Read the records below and report each line in which "задачи" occurs.
BEGIN
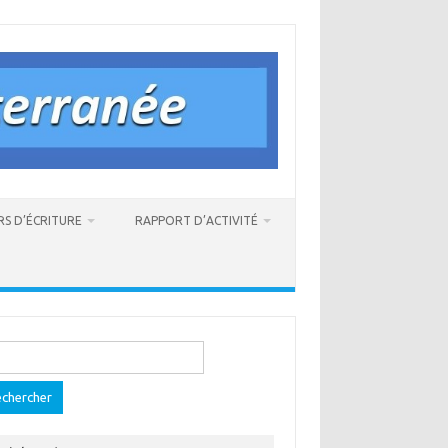
RS D’ÉCRITURE
RAPPORT D’ACTIVITÉ
ercher :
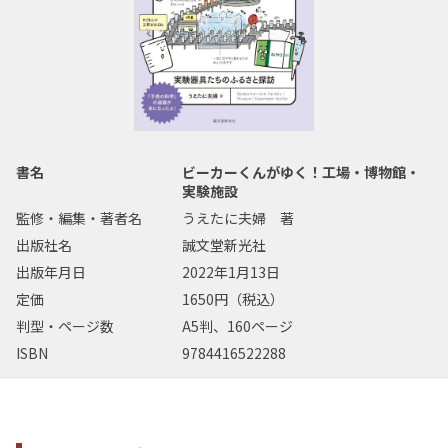
書名
ビーカーくんがゆく！工場・博物館・
実験施設
監修・編集・著者名
うえたに夫婦 著
出版社名
誠文堂新光社
出版年月日
2022年1月13日
定価
1650円（税込）
判型・ページ数
A5判、160ページ
ISBN
9784416522288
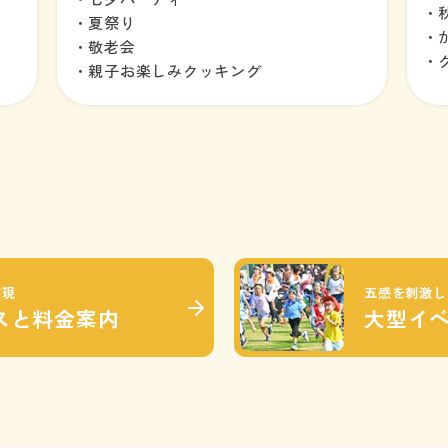
・
・夏祭り
・
・敬老会
・
・親子お楽しみクッキング
実現
五感を刺激し
スと
料金案内
大型イ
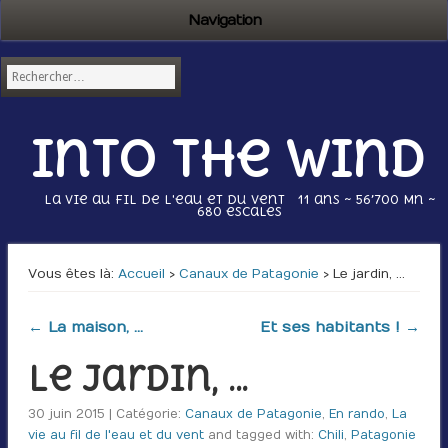
Navigation
Into the wind
La vie au fil de l'eau et du vent 11 ans ~ 56’700 Mn ~
680 escales
Vous êtes là :
Accueil
›
Canaux de Patagonie
› Le jardin, …
← La maison, …
Et ses habitants ! →
Le jardin, …
30 juin 2015 | Catégorie:
Canaux de Patagonie
,
En rando
,
La
vie au fil de l'eau et du vent
and tagged with:
Chili
,
Patagonie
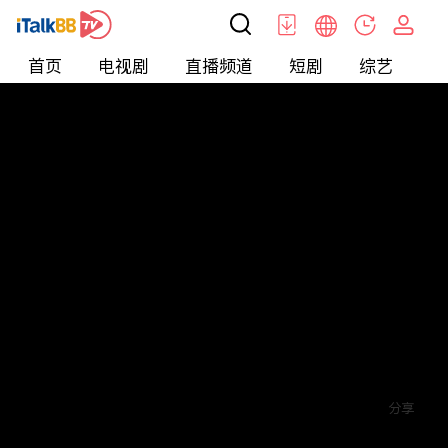
首页
电视剧
直播频道
短剧
综艺
电
短剧
>
霸总
>
我的闪婚老公是豪门
评论
2
关注
分享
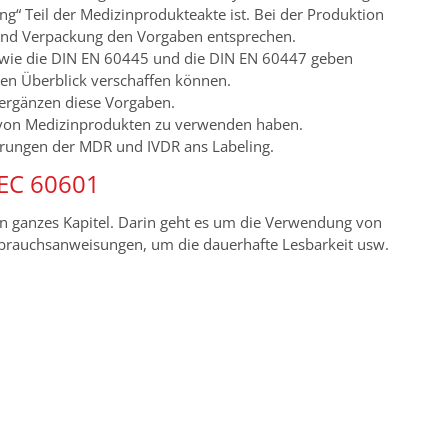
ng“ Teil der Medizinprodukteakte ist. Bei der Produktion
und Verpackung den Vorgaben entsprechen.
 wie die DIN EN 60445 und die DIN EN 60447 geben
inen Überblick verschaffen können.
ergänzen diese Vorgaben.
r von Medizinprodukten zu verwenden haben.
erungen der MDR und IVDR ans Labeling.
IEC 60601
n ganzes Kapitel. Darin geht es um die Verwendung von
brauchsanweisungen, um die dauerhafte Lesbarkeit usw.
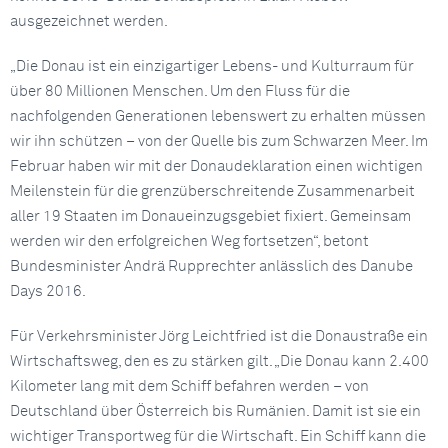
ausgezeichnet werden.
„Die Donau ist ein einzigartiger Lebens- und Kulturraum für
über 80 Millionen Menschen. Um den Fluss für die
nachfolgenden Generationen lebenswert zu erhalten müssen
wir ihn schützen – von der Quelle bis zum Schwarzen Meer. Im
Februar haben wir mit der Donaudeklaration einen wichtigen
Meilenstein für die grenzüberschreitende Zusammenarbeit
aller 19 Staaten im Donaueinzugsgebiet fixiert. Gemeinsam
werden wir den erfolgreichen Weg fortsetzen“, betont
Bundesminister Andrä Rupprechter anlässlich des Danube
Days 2016.
Für Verkehrsminister Jörg Leichtfried ist die Donaustraße ein
Wirtschaftsweg, den es zu stärken gilt. „Die Donau kann 2.400
Kilometer lang mit dem Schiff befahren werden – von
Deutschland über Österreich bis Rumänien. Damit ist sie ein
wichtiger Transportweg für die Wirtschaft. Ein Schiff kann die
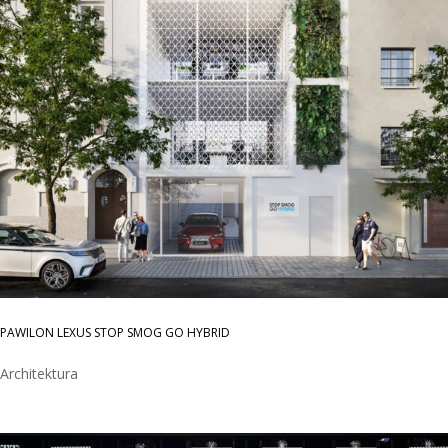
PAWILON LEXUS STOP SMOG GO HYBRID
Architektura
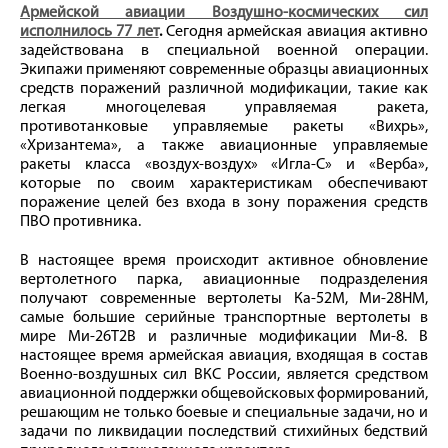
Армейской авиации Воздушно-космических сил
исполнилось 77 лет
.
Сегодня армейская авиация активно
задействована в специальной военной операции.
Экипажи применяют современные образцы авиационных
средств поражений различной модификации, такие как
легкая многоцелевая управляемая ракета,
противотанковые управляемые ракеты «Вихрь»,
«Хризантема», а также авиационные управляемые
ракеты класса «воздух-воздух» «Игла-С» и «Верба»,
которые по своим характеристикам обеспечивают
поражение целей без входа в зону поражения средств
ПВО противника.
В настоящее время происходит активное обновление
вертолетного парка, авиационные подразделения
получают современные вертолеты Ка-52М, Ми-28HМ,
самые большие серийные транспортные вертолеты в
мире Ми-26Т2В и различные модификации Ми-8. В
настоящее время армейская авиация, входящая в состав
Военно-воздушных сил ВКС России, является средством
авиационной поддержки общевойсковых формирований,
решающим не только боевые и специальные задачи, но и
задачи по ликвидации последствий стихийных бедствий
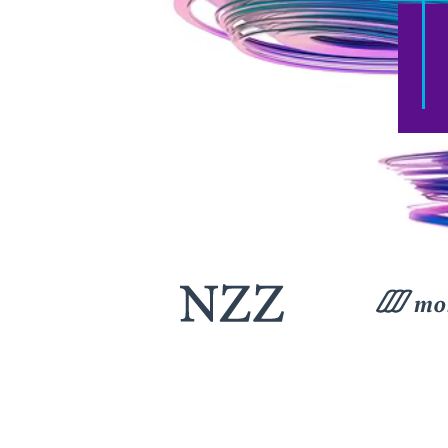
Slide 6 of 10.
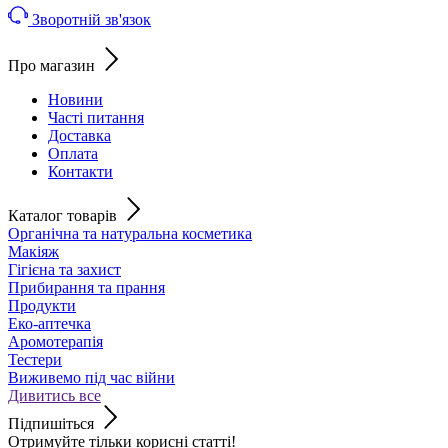
Зворотній зв'язок
Про магазин
Новини
Часті питання
Доставка
Оплата
Контакти
Каталог товарів
Органічна та натуральна косметика
Макіяж
Гігієна та захист
Прибирання та прання
Продукти
Еко-аптечка
Аромотерапія
Тестери
Виживемо під час війни
Дивитись все
Підпишіться
Отримуйте тільки корисні статті!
END
Written response:
решающим не только боевые и специальные задачи, но и
задачи по ликвидации последствий стихийных бедствий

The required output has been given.